Damn! So you can see how complex this dance is. Someone asks a question that is meant to be small talk or a way of creating an instant connection through a shared experience (having kids). But when the person being asked doesn’t have kids, they have to think about how to save their own “face” and the questioner’s “face” when formulating a response. If they respond honestly, they may not get the support and approval they are hoping for and that may lead to more shame and reinforce their desire to not respond honestly or disclose in the future. But that disclosure is instrumental to their healing and forming a childfree identity. Responding with honesty may also make the questioner feel uncomfortable and like you aren’t protecting their “face” by pointing out their faux pas in asking the question.
Let’s be honest, these situations are full of emotional landmines. But with some advanced planning and practice, hopefully they get easier over time. If you haven’t already planned a few responses, I hope this inspired you to start brainstorming so you feel more in control the next time someone asks if you have kids. And if you’re one of those people who uses “Do you have kids?” as an opener, maybe it’s time to get a new schtick.
How about you? What responses have you tried that work well? How do you navigate this situation?
thank you very much for your post, it is beautifully written and so true!

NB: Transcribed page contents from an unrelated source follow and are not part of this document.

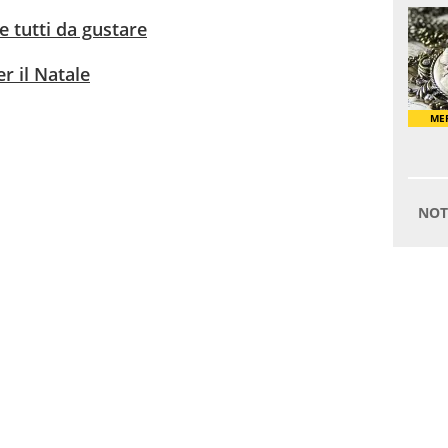
e tutti da gustare
per il Natale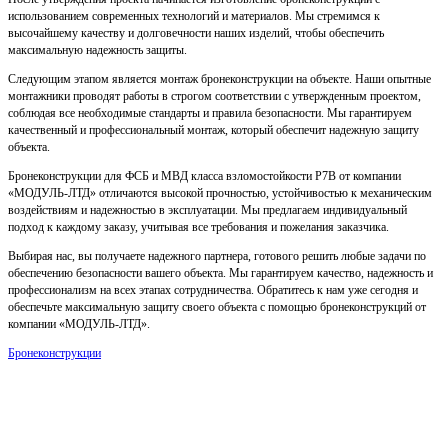
использованием современных технологий и материалов. Мы стремимся к
высочайшему качеству и долговечности наших изделий, чтобы обеспечить
максимальную надежность защиты.
Следующим этапом является монтаж бронеконструкции на объекте. Наши опытные
монтажники проводят работы в строгом соответствии с утвержденным проектом,
соблюдая все необходимые стандарты и правила безопасности. Мы гарантируем
качественный и профессиональный монтаж, который обеспечит надежную защиту
объекта.
Бронеконструкции для ФСБ и МВД класса взломостойкости Р7В от компании
«МОДУЛЬ-ЛТД» отличаются высокой прочностью, устойчивостью к механическим
воздействиям и надежностью в эксплуатации. Мы предлагаем индивидуальный
подход к каждому заказу, учитывая все требования и пожелания заказчика.
Выбирая нас, вы получаете надежного партнера, готового решить любые задачи по
обеспечению безопасности вашего объекта. Мы гарантируем качество, надежность и
профессионализм на всех этапах сотрудничества. Обратитесь к нам уже сегодня и
обеспечьте максимальную защиту своего объекта с помощью бронеконструкций от
компании «МОДУЛЬ-ЛТД».
Бронеконструкции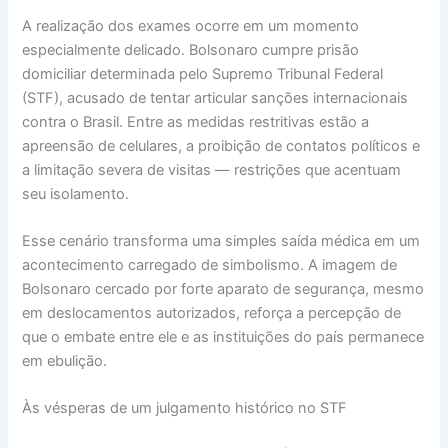
A realização dos exames ocorre em um momento
especialmente delicado. Bolsonaro cumpre prisão
domiciliar determinada pelo Supremo Tribunal Federal
(STF), acusado de tentar articular sanções internacionais
contra o Brasil. Entre as medidas restritivas estão a
apreensão de celulares, a proibição de contatos políticos e
a limitação severa de visitas — restrições que acentuam
seu isolamento.
Esse cenário transforma uma simples saída médica em um
acontecimento carregado de simbolismo. A imagem de
Bolsonaro cercado por forte aparato de segurança, mesmo
em deslocamentos autorizados, reforça a percepção de
que o embate entre ele e as instituições do país permanece
em ebulição.
Às vésperas de um julgamento histórico no STF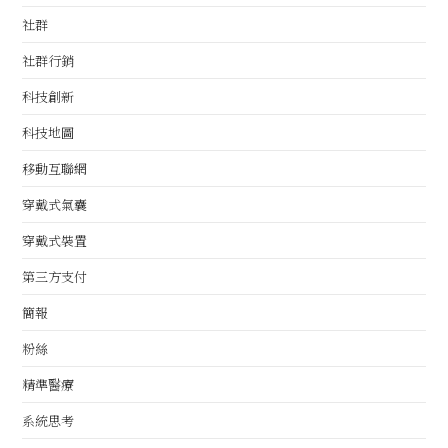
社群
社群行銷
科技創新
科技地圖
移動互聯網
穿戴式氣囊
穿戴式裝置
第三方支付
簡報
粉絲
精準醫療
系統思考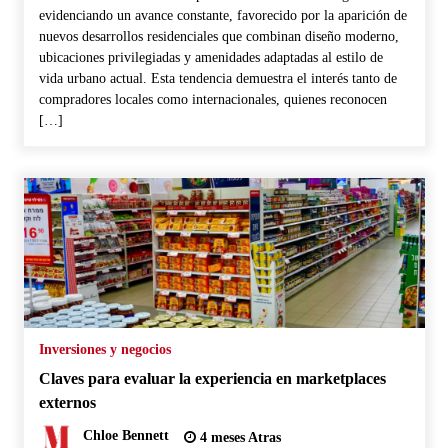
evidenciando un avance constante, favorecido por la aparición de
nuevos desarrollos residenciales que combinan diseño moderno,
ubicaciones privilegiadas y amenidades adaptadas al estilo de
vida urbano actual. Esta tendencia demuestra el interés tanto de
compradores locales como internacionales, quienes reconocen
[…]
Inversiones y negocios
Claves para evaluar la experiencia en marketplaces
externos
Chloe Bennett
4 meses Atras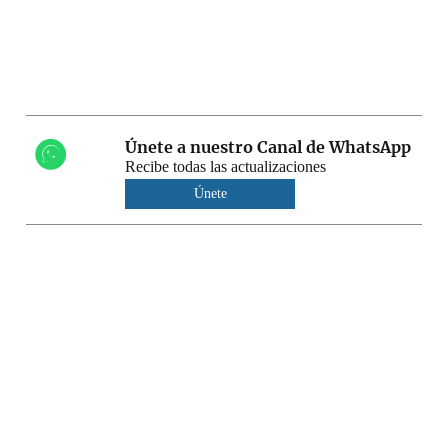
Únete a nuestro Canal de WhatsApp
Recibe todas las actualizaciones
Únete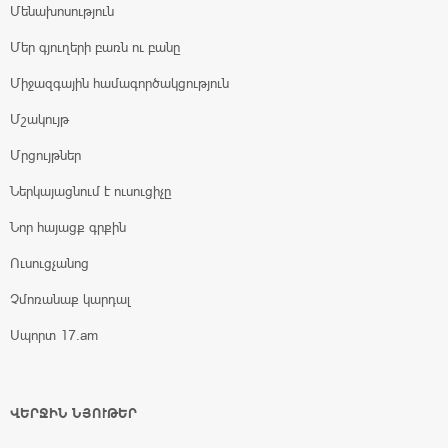
Մենախոսություն
Մեր գյուղերի բառն ու բանը
Միջազգային համագործակցություն
Մշակույթ
Մրցույթներ
Ներկայացնում է ուսուցիչը
Նոր հայացք գրքին
Ուսուցչանոց
Չմոռանաք կարդալ
Սպորտ 17.am
ՎԵՐՋԻՆ ՆՅՈՒԹԵՐ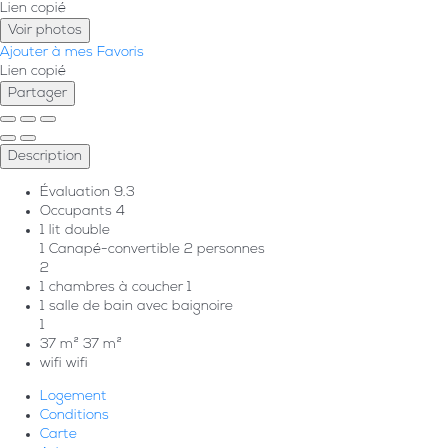
Lien copié
Voir photos
Ajouter à mes Favoris
Lien copié
Partager
Description
Évaluation
9.3
Occupants
4
1 lit double
1 Canapé-convertible 2 personnes
2
1 chambres à coucher
1
1 salle de bain avec baignoire
1
37 m²
37 m²
wifi
wifi
Logement
Conditions
Carte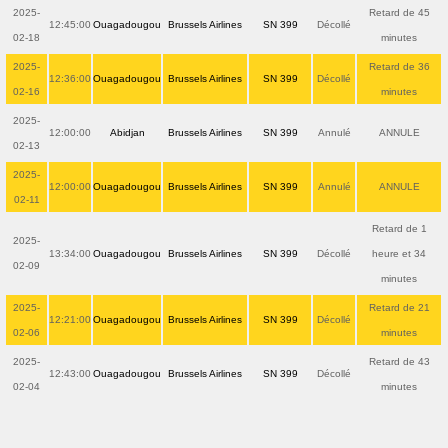
2025-
Retard de 45
12:45:00
Ouagadougou
Brussels Airlines
SN 399
Décollé
02-18
minutes
2025-
Retard de 36
12:36:00
Ouagadougou
Brussels Airlines
SN 399
Décollé
02-16
minutes
2025-
12:00:00
Abidjan
Brussels Airlines
SN 399
Annulé
ANNULE
02-13
2025-
12:00:00
Ouagadougou
Brussels Airlines
SN 399
Annulé
ANNULE
02-11
Retard de 1
2025-
13:34:00
Ouagadougou
Brussels Airlines
SN 399
Décollé
heure et 34
02-09
minutes
2025-
Retard de 21
12:21:00
Ouagadougou
Brussels Airlines
SN 399
Décollé
02-06
minutes
2025-
Retard de 43
12:43:00
Ouagadougou
Brussels Airlines
SN 399
Décollé
02-04
minutes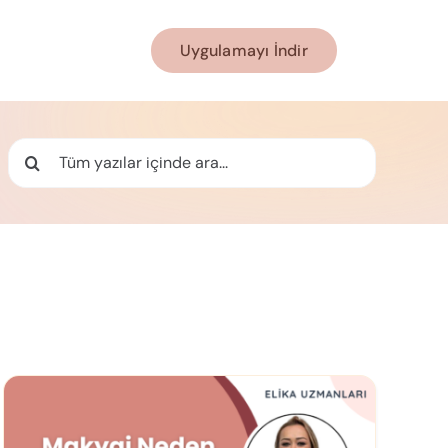
Uygulamayı İndir
Ara: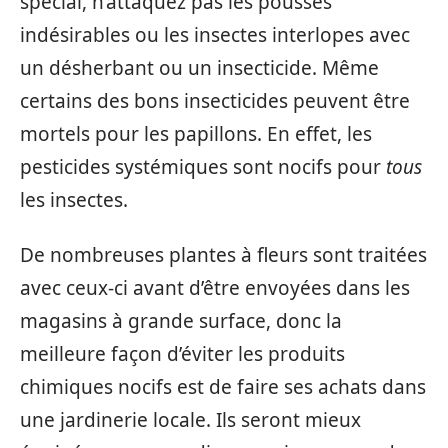
spécial, n’attaquez pas les pousses
indésirables ou les insectes interlopes avec
un désherbant ou un insecticide. Même
certains des bons insecticides peuvent être
mortels pour les papillons. En effet, les
pesticides systémiques sont nocifs pour
tous
les insectes.
De nombreuses plantes à fleurs sont traitées
avec ceux-ci avant d’être envoyées dans les
magasins à grande surface, donc la
meilleure façon d’éviter les produits
chimiques nocifs est de faire ses achats dans
une jardinerie locale. Ils seront mieux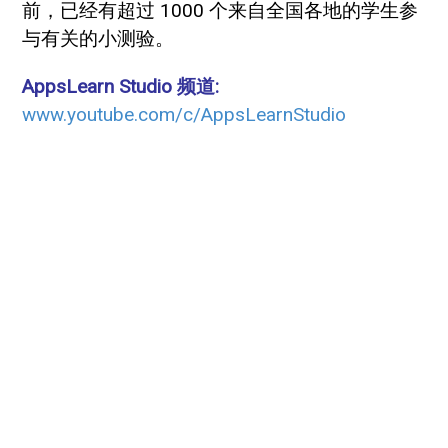
前，已经有超过 1000 个来自全国各地的学生参
与有关的小测验。
AppsLearn Studio 频道:
www.youtube.com/c/AppsLearnStudio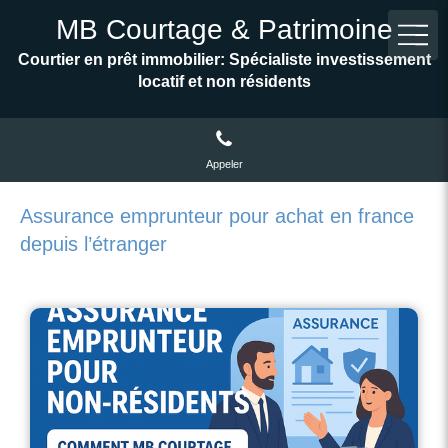
MB Courtage & Patrimoine
Courtier en prêt immobilier: Spécialiste investissement
locatif et non résidents
Appeler
Assurance emprunteur pour achat en france
depuis l’étranger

I usually try to analyse why somebody asks me this question before I choose my answer.
But as I’m progressing on the path of acceptance, I can more often just reply with a polite “no”, without trying to educate the person.
Thank you for mentioning Marni Rosner’s dissertation, I hadn’t heard about it.
You have a beautiful blog, I’m looking forward to reading more of your insights!
Thanks so much, Lea! I’m happy to hear that you found this post helpful. I also find that sometimes a simple “no” does the trick.
This is a great post, & I am going to flag it on my own blog. 🙂 I tend to just say “no” and leave it at that, but as you’ve noted, different situations & audiences sometimes call for different responses.
I read Dr. Rosner’s dissertation via the Silent Sorority blog a few years ago. Having academic research on our tribe is SO validating! 🙂 & it’s even better when it’s done by one of our own, who truly understands the issues. 🙂
Yes, I agree! I read Dr. Rosner’s dissertation while recovering from my hysterectomy. It was so interesting to see academic research on the issue. I’m looking forward to digging into journals to find more!
I’ve said a couple times “none living”.
It conveys sort of my sorrow, my hopes, and the fact that the topic isn’t a great one.
That is an absolutely heartbreaking “shut it down” response. Sending you a virtual hug!